Concepedia

TLDR

The notion of discrimination is defined solely by the joint statistics of predictor, target, and protected attribute, independent of individual feature interpretation. The authors propose a criterion for detecting and eliminating discrimination against a specified sensitive attribute in supervised learning, and analyze the limits of such oblivious bias tests. They demonstrate that, given data on predictor, target, and protected group membership, one can optimally adjust any learned predictor to remove discrimination, and outline how to implement this adjustment.
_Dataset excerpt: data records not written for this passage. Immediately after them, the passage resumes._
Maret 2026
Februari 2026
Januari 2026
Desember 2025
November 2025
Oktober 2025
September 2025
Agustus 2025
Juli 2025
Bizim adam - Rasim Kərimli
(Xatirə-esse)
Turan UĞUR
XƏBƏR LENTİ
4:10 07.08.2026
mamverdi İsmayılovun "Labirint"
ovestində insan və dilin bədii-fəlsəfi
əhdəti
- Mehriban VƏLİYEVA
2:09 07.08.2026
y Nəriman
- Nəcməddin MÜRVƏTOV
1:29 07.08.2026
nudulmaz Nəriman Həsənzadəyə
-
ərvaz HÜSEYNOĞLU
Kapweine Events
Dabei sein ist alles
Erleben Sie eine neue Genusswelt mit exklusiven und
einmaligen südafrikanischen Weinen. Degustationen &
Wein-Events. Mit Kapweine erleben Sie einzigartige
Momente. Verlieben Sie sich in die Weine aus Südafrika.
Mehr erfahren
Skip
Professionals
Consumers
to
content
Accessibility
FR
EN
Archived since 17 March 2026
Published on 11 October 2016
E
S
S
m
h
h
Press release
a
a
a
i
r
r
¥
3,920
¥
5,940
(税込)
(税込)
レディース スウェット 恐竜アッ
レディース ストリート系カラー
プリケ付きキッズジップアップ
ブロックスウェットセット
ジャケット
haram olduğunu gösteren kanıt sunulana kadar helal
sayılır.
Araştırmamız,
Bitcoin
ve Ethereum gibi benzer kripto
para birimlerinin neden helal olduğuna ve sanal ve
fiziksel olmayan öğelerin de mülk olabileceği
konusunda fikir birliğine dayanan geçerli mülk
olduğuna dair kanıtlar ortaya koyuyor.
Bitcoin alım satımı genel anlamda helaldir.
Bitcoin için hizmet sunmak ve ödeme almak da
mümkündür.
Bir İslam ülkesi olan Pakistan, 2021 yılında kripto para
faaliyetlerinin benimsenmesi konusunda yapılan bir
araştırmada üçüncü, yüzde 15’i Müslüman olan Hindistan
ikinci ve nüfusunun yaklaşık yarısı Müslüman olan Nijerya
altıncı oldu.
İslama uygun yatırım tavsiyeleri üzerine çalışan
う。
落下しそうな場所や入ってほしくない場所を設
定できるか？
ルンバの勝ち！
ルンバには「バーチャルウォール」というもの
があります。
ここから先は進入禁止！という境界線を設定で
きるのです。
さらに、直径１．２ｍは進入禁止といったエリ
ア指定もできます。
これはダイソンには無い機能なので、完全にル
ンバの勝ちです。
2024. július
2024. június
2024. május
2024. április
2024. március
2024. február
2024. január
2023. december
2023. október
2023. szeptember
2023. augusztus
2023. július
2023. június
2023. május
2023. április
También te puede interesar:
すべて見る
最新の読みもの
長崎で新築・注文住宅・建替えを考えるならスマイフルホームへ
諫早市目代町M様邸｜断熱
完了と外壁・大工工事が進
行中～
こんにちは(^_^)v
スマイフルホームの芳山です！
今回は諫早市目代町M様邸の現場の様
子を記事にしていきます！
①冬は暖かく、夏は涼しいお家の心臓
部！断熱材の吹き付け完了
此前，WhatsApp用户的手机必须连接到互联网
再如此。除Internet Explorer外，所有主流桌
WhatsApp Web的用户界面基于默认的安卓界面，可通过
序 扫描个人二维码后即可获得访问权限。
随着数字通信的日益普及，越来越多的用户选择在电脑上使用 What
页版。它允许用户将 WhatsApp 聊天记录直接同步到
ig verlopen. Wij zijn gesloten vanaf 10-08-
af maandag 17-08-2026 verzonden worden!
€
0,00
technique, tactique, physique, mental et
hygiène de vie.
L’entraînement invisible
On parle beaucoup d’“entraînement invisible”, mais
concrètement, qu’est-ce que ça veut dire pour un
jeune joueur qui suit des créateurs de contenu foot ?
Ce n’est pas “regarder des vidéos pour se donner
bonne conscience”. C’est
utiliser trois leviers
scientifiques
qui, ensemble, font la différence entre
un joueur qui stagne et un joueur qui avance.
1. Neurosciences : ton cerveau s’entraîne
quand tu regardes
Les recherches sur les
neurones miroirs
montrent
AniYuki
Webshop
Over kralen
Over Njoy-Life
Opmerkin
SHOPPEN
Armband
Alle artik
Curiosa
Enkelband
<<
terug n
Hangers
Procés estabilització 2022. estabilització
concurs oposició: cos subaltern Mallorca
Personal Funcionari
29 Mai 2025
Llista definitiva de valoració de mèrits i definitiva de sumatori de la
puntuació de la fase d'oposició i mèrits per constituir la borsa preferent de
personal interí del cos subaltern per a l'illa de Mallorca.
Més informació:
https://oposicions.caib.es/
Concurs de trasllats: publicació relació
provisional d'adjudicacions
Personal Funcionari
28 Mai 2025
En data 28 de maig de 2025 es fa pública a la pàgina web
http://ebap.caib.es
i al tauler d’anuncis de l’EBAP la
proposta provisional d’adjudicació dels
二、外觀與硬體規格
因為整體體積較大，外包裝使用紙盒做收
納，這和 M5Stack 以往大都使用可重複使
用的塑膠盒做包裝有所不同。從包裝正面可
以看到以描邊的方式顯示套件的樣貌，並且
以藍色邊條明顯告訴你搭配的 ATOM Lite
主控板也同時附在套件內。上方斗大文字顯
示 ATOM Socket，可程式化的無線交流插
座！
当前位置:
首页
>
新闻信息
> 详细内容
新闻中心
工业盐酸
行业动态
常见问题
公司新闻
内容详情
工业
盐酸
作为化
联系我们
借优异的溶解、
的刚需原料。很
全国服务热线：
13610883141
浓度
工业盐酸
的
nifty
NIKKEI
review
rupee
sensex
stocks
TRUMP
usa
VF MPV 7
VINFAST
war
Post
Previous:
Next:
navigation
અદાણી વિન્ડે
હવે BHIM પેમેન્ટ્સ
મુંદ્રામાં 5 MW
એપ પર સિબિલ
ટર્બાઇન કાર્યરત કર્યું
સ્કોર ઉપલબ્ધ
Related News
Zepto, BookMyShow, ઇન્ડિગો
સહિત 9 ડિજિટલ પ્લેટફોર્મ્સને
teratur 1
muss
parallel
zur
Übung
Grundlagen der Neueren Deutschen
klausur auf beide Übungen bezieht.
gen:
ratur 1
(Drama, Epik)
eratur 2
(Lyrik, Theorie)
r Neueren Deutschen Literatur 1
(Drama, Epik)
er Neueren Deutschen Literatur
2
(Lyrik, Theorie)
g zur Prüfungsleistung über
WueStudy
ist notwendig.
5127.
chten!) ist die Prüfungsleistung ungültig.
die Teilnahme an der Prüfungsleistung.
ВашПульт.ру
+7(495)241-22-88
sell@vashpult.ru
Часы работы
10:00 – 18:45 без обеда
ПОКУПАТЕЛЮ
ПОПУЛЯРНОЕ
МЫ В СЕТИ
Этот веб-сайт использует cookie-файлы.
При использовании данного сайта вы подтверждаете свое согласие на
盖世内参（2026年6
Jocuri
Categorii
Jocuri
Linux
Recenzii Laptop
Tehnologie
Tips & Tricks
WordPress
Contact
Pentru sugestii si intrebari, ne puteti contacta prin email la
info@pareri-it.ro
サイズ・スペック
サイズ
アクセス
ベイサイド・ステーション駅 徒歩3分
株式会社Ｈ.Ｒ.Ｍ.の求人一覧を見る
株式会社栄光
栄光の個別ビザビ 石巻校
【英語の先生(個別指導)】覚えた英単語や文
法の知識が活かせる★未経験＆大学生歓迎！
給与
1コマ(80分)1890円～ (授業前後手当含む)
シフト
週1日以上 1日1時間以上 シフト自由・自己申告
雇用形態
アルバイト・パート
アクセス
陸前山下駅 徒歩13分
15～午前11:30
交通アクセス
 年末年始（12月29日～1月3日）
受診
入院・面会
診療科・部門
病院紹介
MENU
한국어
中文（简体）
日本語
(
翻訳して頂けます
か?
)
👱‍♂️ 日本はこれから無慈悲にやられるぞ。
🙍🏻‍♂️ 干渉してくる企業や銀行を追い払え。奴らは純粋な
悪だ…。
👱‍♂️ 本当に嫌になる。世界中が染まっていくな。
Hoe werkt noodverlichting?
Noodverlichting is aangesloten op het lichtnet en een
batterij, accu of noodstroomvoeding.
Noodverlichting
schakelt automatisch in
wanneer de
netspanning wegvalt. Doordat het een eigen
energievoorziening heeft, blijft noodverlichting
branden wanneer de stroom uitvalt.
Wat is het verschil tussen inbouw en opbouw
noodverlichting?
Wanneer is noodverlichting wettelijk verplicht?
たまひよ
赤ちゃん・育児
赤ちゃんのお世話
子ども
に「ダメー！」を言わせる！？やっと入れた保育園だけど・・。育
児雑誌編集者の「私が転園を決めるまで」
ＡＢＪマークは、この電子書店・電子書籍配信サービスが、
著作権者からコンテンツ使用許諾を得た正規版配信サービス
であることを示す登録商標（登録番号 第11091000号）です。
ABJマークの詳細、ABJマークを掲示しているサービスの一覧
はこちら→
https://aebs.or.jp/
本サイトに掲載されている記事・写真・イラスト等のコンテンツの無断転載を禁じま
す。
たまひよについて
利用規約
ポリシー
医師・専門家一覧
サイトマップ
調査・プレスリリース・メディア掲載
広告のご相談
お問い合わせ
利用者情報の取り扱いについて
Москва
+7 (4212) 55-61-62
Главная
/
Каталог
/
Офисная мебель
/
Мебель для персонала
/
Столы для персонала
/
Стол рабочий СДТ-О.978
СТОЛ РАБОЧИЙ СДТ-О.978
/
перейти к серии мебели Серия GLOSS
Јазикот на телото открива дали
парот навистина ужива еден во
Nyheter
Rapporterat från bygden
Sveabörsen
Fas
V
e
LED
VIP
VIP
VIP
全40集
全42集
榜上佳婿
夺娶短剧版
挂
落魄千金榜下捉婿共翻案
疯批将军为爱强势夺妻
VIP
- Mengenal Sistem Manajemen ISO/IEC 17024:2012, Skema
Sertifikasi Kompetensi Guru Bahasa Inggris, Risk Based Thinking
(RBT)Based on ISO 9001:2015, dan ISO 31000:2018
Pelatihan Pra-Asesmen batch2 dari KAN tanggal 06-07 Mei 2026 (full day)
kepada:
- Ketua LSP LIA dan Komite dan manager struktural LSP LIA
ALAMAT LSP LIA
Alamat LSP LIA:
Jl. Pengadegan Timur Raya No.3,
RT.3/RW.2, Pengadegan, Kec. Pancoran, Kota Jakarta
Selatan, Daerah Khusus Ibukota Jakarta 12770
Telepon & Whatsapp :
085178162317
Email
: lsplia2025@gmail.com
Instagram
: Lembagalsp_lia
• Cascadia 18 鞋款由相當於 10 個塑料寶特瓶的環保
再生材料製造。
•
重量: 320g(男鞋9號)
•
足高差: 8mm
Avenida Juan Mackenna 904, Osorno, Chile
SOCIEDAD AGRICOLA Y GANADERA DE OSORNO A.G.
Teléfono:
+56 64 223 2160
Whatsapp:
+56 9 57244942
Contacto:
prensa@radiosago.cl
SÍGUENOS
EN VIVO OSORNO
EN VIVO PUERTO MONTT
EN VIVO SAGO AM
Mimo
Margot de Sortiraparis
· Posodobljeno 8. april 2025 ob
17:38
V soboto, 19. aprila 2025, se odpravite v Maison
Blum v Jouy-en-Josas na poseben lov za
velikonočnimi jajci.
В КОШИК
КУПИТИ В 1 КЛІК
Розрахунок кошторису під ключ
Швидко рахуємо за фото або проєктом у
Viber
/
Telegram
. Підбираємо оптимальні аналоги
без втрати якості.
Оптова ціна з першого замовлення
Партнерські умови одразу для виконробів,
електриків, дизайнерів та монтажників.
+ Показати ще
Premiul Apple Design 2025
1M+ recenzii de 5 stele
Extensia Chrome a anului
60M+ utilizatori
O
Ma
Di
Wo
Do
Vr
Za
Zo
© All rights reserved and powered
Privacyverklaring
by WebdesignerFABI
The framework shifts the cost of misclassification from disadvantaged groups to decision makers, encouraging improved accuracy, and is illustrated with a FICO credit‑score case study.

Abstract

We propose a criterion for discrimination against a specified sensitive attribute in supervised learning, where the goal is to predict some target based on available features. Assuming data about the predictor, target, and membership in the protected group are available, we show how to optimally adjust any learned predictor so as to remove discrimination according to our definition. Our framework also improves incentives by shifting the cost of poor classification from disadvantaged groups to the decision maker, who can respond by improving the classification accuracy. In line with other studies, our notion is oblivious: it depends only on the joint statistics of the predictor, the target and the protected attribute, but not on interpretation of individualfeatures. We study the inherent limits of defining and identifying biases based on such oblivious measures, outlining what can and cannot be inferred from different oblivious tests. We illustrate our notion using a case study of FICO credit scores.